▶ [ABOUT THIS TASK] Among the records below, find the lines that contain "cost" and copy each of them.

▶ [RECORDED INFORMATION]
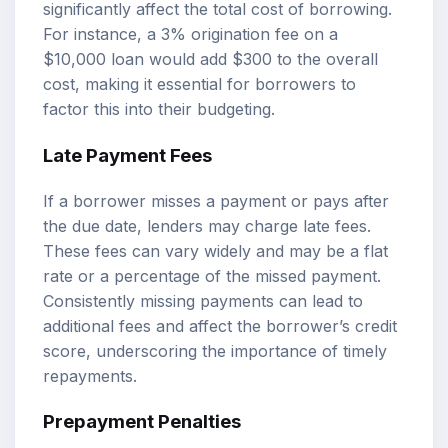
significantly affect the total cost of borrowing.
For instance, a 3% origination fee on a
$10,000 loan would add $300 to the overall
cost, making it essential for borrowers to
factor this into their budgeting.
Late Payment Fees
If a borrower misses a payment or pays after
the due date, lenders may charge late fees.
These fees can vary widely and may be a flat
rate or a percentage of the missed payment.
Consistently missing payments can lead to
additional fees and affect the borrower’s credit
score, underscoring the importance of timely
repayments.
Prepayment Penalties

▶ [FINAL ANSWER]
significantly affect the total cost of borrowing.
cost, making it essential for borrowers to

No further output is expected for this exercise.